Cette inquiétude pourrait devenir encore plus importante si Karim refuse de se retirer de l’enquête.
Car pour lui, laisser quelqu’un d’autre prendre sa place serait presque contraire à sa nature.
Karim pourrait devenir l’appât idéal
Si les enquêteurs finissent par être convaincus qu’il est la prochaine cible, une stratégie très dangereuse pourrait être envisagée.
L’utiliser pour attirer l’agresseur.
Protéger discrètement Karim.
Le laisser poursuivre ses habitudes.
Observer qui s’approche.
Identifier le moment où quelqu’un tente de l’empoisonner.
Ce serait extrêmement risqué.
Mais peut-être aussi l’une des seules façons de découvrir comment l’auteur agit.
Pour Nina, un tel plan serait probablement insupportable.
Pour Karim, il pourrait sembler logique.
Et cette opposition entre père et fille pourrait devenir l’un des enjeux les plus émotionnels de la suite.

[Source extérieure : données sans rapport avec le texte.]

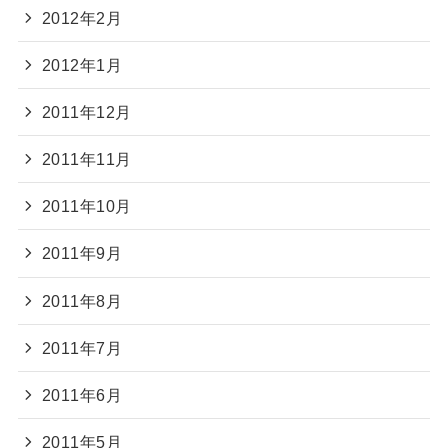
2012年2月
2012年1月
2011年12月
2011年11月
2011年10月
2011年9月
2011年8月
2011年7月
2011年6月
2011年5月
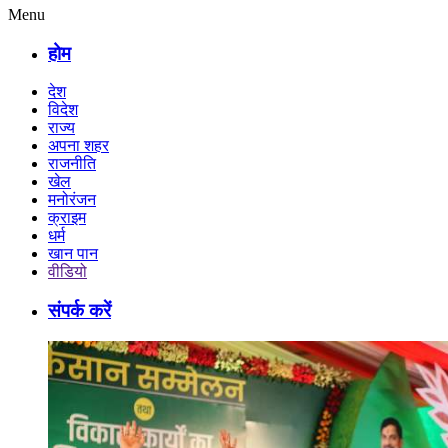
Menu
होम
देश
विदेश
राज्य
अपना शहर
राजनीति
खेल
मनोरंजन
क्राइम
धर्म
खान पान
वीडियो
संपर्क करें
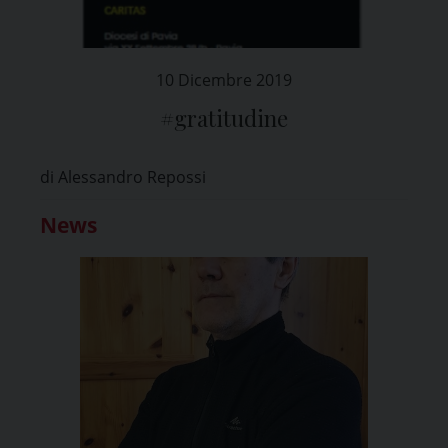
10 Dicembre 2019
#gratitudine
di Alessandro Repossi
News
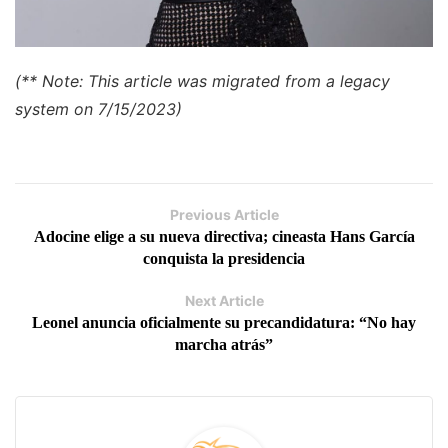
(** Note: This article was migrated from a legacy
system on 7/15/2023)
Previous Article
Adocine elige a su nueva directiva; cineasta Hans García
conquista la presidencia
Next Article
Leonel anuncia oficialmente su precandidatura: “No hay
marcha atrás”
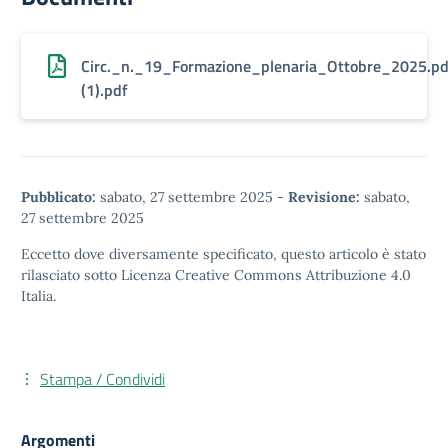
Circ._n._19_Formazione_plenaria_Ottobre_2025.pd
(1).pdf
Pubblicato:
sabato, 27 settembre 2025
-
Revisione:
sabato,
27 settembre 2025
Eccetto dove diversamente specificato, questo articolo è stato
rilasciato sotto
Licenza Creative Commons Attribuzione 4.0
Italia.
Stampa / Condividi
Argomenti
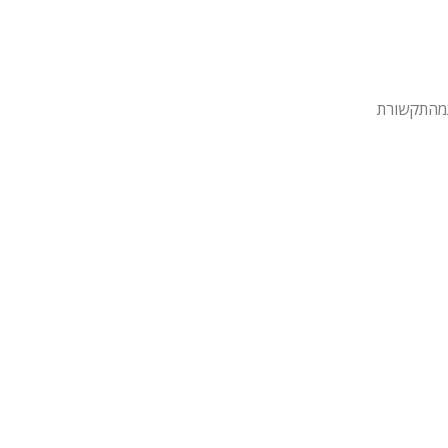
מהתקשורת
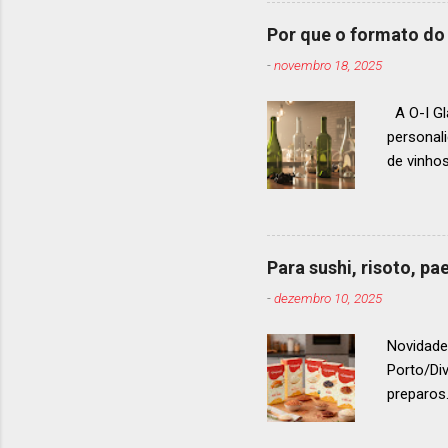
gastrono
um espec
Por que o formato do 
premiaçã
-
novembro 18, 2025
que acon
A O-I Gl
personal
de vinho
e 2024, 
até 2029
contínua 
parceira
Para sushi, risoto, p
para cad
-
dezembro 10, 2025
descobri
Afinal, v
Novidade
Porto/Di
preparos.
vermelho
. Os arro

Le pire est peut-être que l’agresseur semble anticiper toutes leurs réactions
Chaque fois que la police pense comprendre quelque chose, un nouvel événement modifie la situation.
Elle cherche une cible.
Une autre tombe.
Elle pense protéger Karim.
Gabriel est touché.
Elle tente de comprendre le poison.
Une victime déclenche elle-même une catastrophe.
Cela donne l’impression que le criminel ne se contente pas de préparer ses attaques.

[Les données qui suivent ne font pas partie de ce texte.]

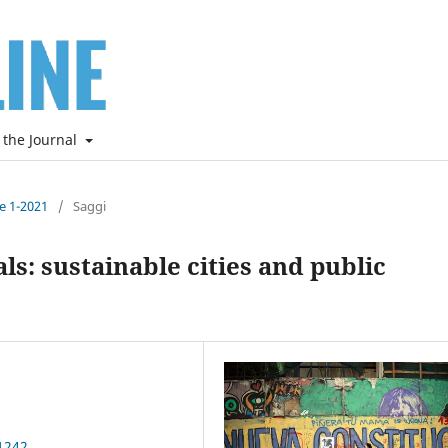
 the Journal
ne 1-2021
/
Saggi
: sustainable cities and public
1242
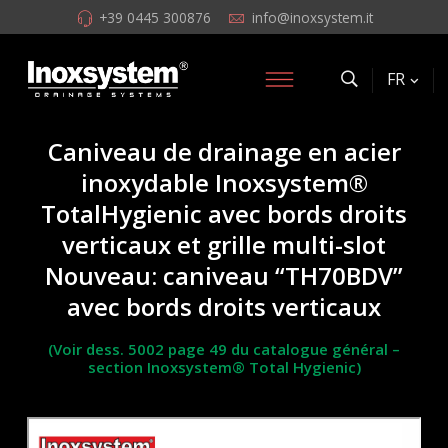
+39 0445 300876
info@inoxsystem.it
FR
Caniveau de drainage en acier
inoxydable Inoxsystem®
TotalHygienic avec bords droits
verticaux et grille multi-slot
Nouveau: caniveau “TH70BDV”
avec bords droits verticaux
(Voir dess. 5002 page 49 du catalogue général –
section Inoxsystem® Total Hygienic)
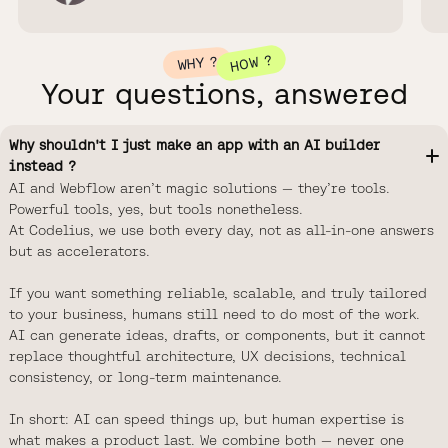
HOW ?
WHY ?
Your questions, answered
Why shouldn't I just make an app with an AI builder
instead ?
AI and Webflow aren’t magic solutions — they’re tools.
Powerful tools, yes, but tools nonetheless.
At Codelius, we use both every day, not as all-in-one answers
but as accelerators.
If you want something reliable, scalable, and truly tailored
to your business, humans still need to do most of the work.
AI can generate ideas, drafts, or components, but it cannot
replace thoughtful architecture, UX decisions, technical
consistency, or long-term maintenance.
In short: AI can speed things up, but human expertise is
what makes a product last. We combine both — never one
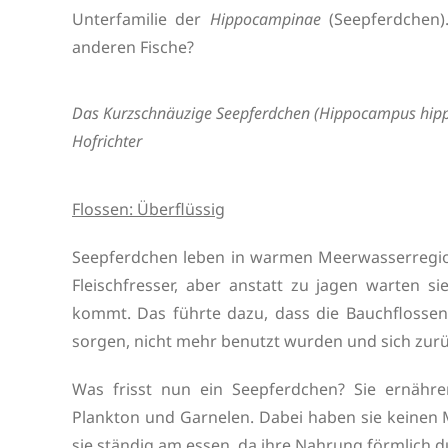
Unterfamilie der
Hippocampinae
(Seepferdchen
anderen Fische?
Das Kurzschnäuzige Seepferdchen (Hippocampus hippo
Hofrichter
Flossen: Überflüssig
Seepferdchen leben in warmen Meerwasserregion
Fleischfresser, aber anstatt zu jagen warten s
kommt. Das führte dazu, dass die Bauchflossen
sorgen, nicht mehr benutzt wurden und sich zur
Was frisst nun ein Seepferdchen? Sie ernähre
Plankton und Garnelen. Dabei haben sie keinen M
sie ständig am essen, da ihre Nahrung förmlich 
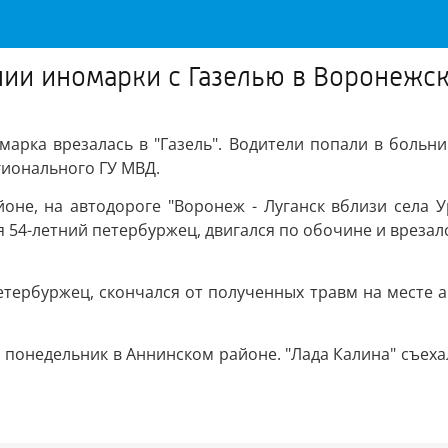
ии иномарки с Газелью в Воронежск
марка врезалась в "Газель". Водители попали в больни
гионального ГУ МВД.
оне, на автодороге "Воронеж - Луганск вблизи села 
я 54-летний петербуржец, двигался по обочине и врезал
петербуржец, скончался от полученных травм на месте 
понедельник в Аннинском районе. "Лада Калина" съехал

Il prépare aussi les réactions des policiers.
Et si c’est vrai, alors Nordine, Aurore, Martin et Karim ne sont peut-être pas en train de le poursuivre.
Ils avancent simplement dans le parcours qu’il a préparé pour eux.
Le 20 août pourrait marquer le véritable début du cauchemar
Sara avait donné l’alerte.
Gabriel confirme désormais qu’il existe un schéma.
La police sait que quelqu’un s’en prend à des personnes selon une logique définie.
Elle sait qu’il utilise des substances capables de provoquer des hallucinations extrêmement dangereuses.
Et elle sait désormais que l’affaire peut provoquer des dégâts bien au-delà de l’empoisonnement lui-même.
Un cabinet en flammes suffit à le prouver.
Mais une chose manque toujours :
le visage de celui qui orchestre tout cela.
Et pendant que Gabriel lutte au milieu des flammes, une autre peur demeure
Karim est au commissariat.
Martin veut le garder près de lui.
Nina s’inquiète.
Tout le monde pense désormais connaître au moins une partie du danger.
Mais le mystérieux agresseur vient déjà de démontrer qu’il peut frapper exactement au moment où les policiers regardent ailleurs.
Alors la vraie question de l’épisode n’est peut-être pas seulement :
Gabriel va-t-il sortir indemne de l’incendie ?
Elle est beaucoup plus inquiétante :
si Gabriel était la victime que les policiers cherchaient… pourquoi Karim reste-t-il encore aussi clairement dans le viseur ?
Et si le prochain message arrive pendant que tout le commissariat se concentre sur les flammes, il pourrait être déjà trop tard pour comprendre que cette fois, le véritable piège ne visait peut-être pas Gabriel du tout.